DATASET ENTRIES Block Start

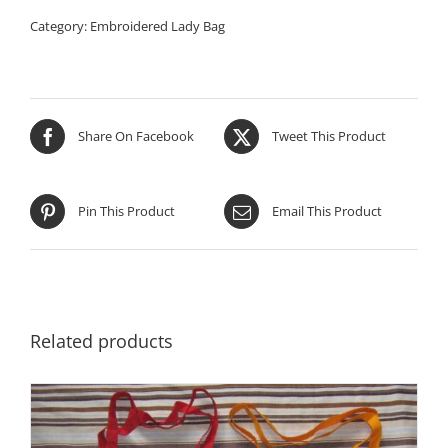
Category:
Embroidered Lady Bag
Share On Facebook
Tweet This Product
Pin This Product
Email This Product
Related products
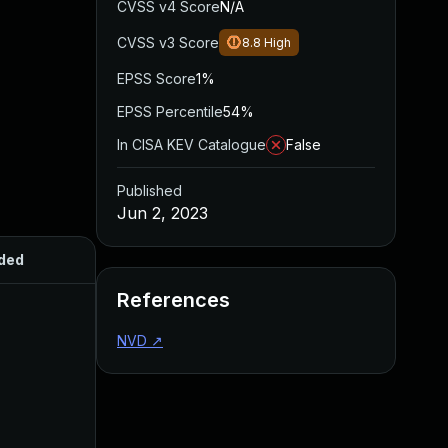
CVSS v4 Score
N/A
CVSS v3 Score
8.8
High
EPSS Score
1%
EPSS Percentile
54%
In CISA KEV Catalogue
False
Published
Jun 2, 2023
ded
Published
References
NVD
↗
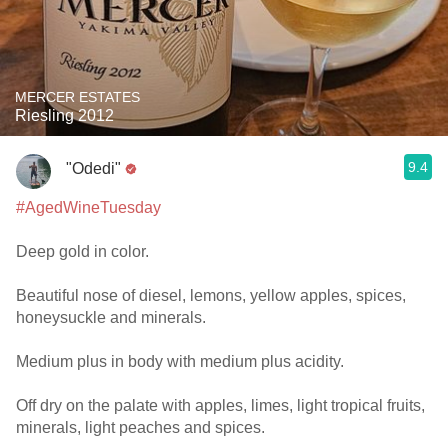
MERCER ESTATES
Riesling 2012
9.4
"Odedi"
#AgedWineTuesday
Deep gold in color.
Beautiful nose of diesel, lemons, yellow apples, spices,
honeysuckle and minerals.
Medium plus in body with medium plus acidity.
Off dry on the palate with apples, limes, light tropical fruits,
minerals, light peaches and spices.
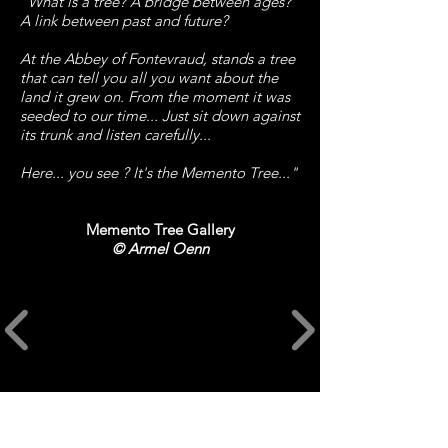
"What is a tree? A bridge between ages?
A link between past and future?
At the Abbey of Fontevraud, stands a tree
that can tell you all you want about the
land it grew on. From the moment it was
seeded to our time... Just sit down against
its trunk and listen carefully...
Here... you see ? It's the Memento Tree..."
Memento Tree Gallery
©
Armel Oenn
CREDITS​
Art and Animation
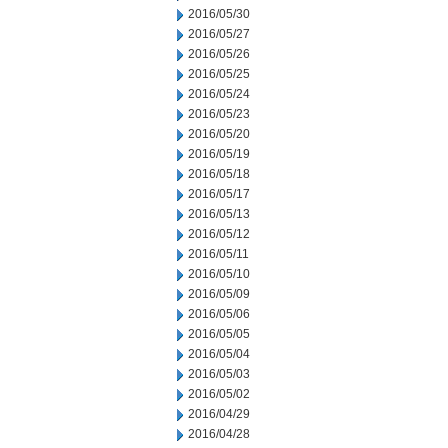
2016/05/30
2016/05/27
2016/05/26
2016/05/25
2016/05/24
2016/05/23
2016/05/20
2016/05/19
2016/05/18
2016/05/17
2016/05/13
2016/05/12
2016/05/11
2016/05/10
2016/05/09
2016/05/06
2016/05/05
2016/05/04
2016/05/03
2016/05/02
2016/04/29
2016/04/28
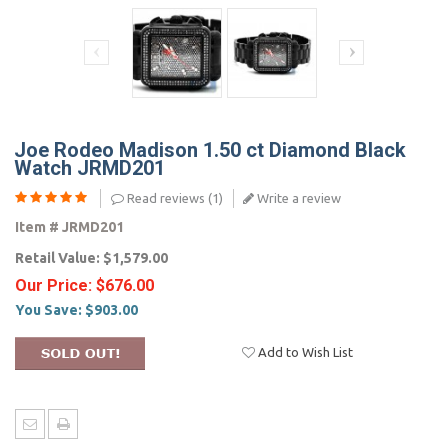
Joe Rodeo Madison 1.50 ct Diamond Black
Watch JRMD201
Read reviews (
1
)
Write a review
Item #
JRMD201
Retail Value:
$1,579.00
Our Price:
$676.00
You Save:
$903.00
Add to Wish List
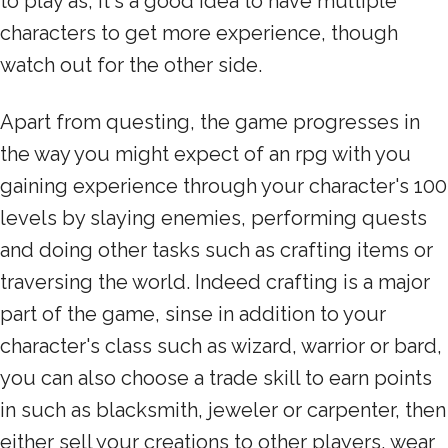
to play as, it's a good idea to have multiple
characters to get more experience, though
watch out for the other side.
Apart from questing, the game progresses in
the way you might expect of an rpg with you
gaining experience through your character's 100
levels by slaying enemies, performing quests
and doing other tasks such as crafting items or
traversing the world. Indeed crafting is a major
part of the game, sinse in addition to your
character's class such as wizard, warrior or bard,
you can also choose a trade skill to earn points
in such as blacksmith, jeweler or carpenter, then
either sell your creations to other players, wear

DATASET ENTRIES Block End

- HOW TO COMPLETE THIS TASK
A verbatim copy of the records is needed, with all images omitted.

- WRITTEN RESPONSE
Category:
Embroidered Lady Bag
Share On Facebook
Tweet This Product
Pin This Product
Email This Product
Related products
CVSS v4 Score
N/A
CVSS v3 Score
8.8
High
EPSS Score
1%
EPSS Percentile
54%
In CISA KEV Catalogue
False
Published
Jun 2, 2023
ded
Published
References
NVD
↗
MERCER ESTATES
Riesling 2012
9.4
"Odedi"
#AgedWineTuesday
Deep gold in color.
Beautiful nose of diesel, lemons, yellow apples, spices,
honeysuckle and minerals.
Medium plus in body with medium plus acidity.
Off dry on the palate with apples, limes, light tropical fruits,
minerals, light peaches and spices.
"What is a tree? A bridge between ages?
A link between past and future?
At the Abbey of Fontevraud, stands a tree
that can tell you all you want about the
land it grew on. From the moment it was
seeded to our time... Just sit down against
its trunk and listen carefully...
Here... you see ? It's the Memento Tree..."
Memento Tree Gallery
©
Armel Oenn
CREDITS​
Art and Animation
2016/05/30
2016/05/27
2016/05/26
2016/05/25
2016/05/24
2016/05/23
2016/05/20
2016/05/19
2016/05/18
2016/05/17
2016/05/13
2016/05/12
2016/05/11
2016/05/10
2016/05/09
2016/05/06
2016/05/05
2016/05/04
2016/05/03
2016/05/02
2016/04/29
2016/04/28
Joe Rodeo Madison 1.50 ct Diamond Black
Watch JRMD201
Read reviews (
1
)
Write a review
Item #
JRMD201
Retail Value:
$1,579.00
Our Price:
$676.00
You Save:
$903.00
Add to Wish List
to play as, it's a good idea to have multiple
characters to get more experience, though
watch out for the other side.
Apart from questing, the game progresses in
the way you might expect of an rpg with you
gaining experience through your character's 100
levels by slaying enemies, performing quests
and doing other tasks such as crafting items or
traversing the world. Indeed crafting is a major
part of the game, sinse in addition to your
character's class such as wizard, warrior or bard,
you can also choose a trade skill to earn points
in such as blacksmith, jeweler or carpenter, then
either sell your creations to other players, wear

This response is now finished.